By Narayanan Sundaram and Nadathur Satish, Intel Parallel Computing Lab

We tend to think of big data problems as those involving finding a needle in a haystack. However, many big data problems tend to be those estimating the shape or statistics of the haystack (or an interesting subset of it) rather than searching for an individual needle.

For example, folks searching for their favorite TV show on Twitter are not really looking for one specific tweet but are trying to estimate the overall sense of others’ feelings towards the show. A retail store cares more about the sum total of a customer’s purchasing habits than his/her shopping list on a single day. Most big data problems are about finding the right trends in large amounts of information. For such problems, trading off a small hit in accuracy for faster speed of processing is reasonable and acceptable. For applications that require real-time responses, this trade-off may even be inevitable.


Problems like finding music that matches my tastes, or finding tweets that are similar to my search phrase, rely on searching for nearest neighbors in large datasets. Nearest-neighbor search has become an important operation on databases, with applications in text search, multimedia indexing, and many other areas. However, for this operation, the problem scales linearly with the size of the data. This becomes quickly unmanageable when data sizes only show accelerating growth. Approximate and randomized algorithms promise sub-linear scaling while taking a small accuracy hit. Locality Sensitive Hashing (LSH) is one such algorithm for approximate nearest neighbor search.

Limitations of Locality Sensitive Hashing with Big Data

Locality-Sensitive Hashing (LSH) is a framework for constructing data structures that enable searching for near neighbors in a collection of vectors. The vectors each represent the data’s orientation in a multidimensional space (e.g., for text data, this could be the vocabulary space of all words).
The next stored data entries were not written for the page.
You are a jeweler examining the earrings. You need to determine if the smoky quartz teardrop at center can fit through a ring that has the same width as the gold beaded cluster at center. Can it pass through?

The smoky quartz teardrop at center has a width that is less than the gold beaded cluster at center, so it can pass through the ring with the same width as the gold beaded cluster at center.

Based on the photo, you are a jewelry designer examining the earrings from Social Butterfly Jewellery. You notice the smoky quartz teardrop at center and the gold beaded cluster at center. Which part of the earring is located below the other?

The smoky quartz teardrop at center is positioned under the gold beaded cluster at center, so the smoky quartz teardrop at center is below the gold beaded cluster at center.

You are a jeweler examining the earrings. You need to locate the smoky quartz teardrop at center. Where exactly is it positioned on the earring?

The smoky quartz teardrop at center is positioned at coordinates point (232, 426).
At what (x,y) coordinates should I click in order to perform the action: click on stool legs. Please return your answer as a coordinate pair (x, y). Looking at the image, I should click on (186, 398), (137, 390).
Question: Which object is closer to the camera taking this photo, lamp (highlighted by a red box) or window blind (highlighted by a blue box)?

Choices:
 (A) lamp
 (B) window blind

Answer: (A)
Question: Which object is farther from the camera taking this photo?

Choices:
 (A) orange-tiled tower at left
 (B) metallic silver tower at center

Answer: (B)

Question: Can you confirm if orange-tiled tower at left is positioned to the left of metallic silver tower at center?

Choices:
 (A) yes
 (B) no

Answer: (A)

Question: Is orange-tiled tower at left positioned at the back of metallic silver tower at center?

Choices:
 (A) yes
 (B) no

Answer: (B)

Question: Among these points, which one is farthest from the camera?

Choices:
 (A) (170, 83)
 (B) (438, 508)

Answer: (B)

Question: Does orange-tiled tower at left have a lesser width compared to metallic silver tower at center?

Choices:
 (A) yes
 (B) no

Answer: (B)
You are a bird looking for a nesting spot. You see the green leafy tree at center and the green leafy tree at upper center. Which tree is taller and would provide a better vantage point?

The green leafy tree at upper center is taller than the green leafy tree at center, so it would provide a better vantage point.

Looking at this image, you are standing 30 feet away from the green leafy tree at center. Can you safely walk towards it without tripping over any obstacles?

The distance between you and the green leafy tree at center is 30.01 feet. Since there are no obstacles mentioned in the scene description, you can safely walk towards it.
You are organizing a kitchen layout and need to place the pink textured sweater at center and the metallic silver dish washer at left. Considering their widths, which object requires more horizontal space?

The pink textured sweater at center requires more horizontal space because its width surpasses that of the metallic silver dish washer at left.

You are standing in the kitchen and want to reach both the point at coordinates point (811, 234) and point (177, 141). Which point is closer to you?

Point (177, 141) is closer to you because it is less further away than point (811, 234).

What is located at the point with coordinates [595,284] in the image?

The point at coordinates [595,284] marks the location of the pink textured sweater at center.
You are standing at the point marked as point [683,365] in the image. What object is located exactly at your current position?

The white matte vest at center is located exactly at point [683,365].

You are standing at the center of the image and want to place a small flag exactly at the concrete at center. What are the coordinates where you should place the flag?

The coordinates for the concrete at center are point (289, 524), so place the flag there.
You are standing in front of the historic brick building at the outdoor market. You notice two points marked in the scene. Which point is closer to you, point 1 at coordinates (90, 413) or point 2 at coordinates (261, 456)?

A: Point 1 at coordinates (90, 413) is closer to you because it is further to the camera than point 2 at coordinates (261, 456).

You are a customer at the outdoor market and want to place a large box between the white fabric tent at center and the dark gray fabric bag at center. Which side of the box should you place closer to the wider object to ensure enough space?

Given a large dataset containing multi-dimensional input vectors, the goal is to construct a data structure that, for any given query, reports the points that are “close” in this multidimensional space.  The data structure is randomized: each near neighbor is reported with a high probability. LSH works by creating several hash tables using locality sensitive hash functions (which have a higher probability of hashing two points to the same bucket if they are similar). Retrieving nearest neighbors for a query involves hashing the query, looking up the hash tables and identifying the points that are indeed within a given distance of the query.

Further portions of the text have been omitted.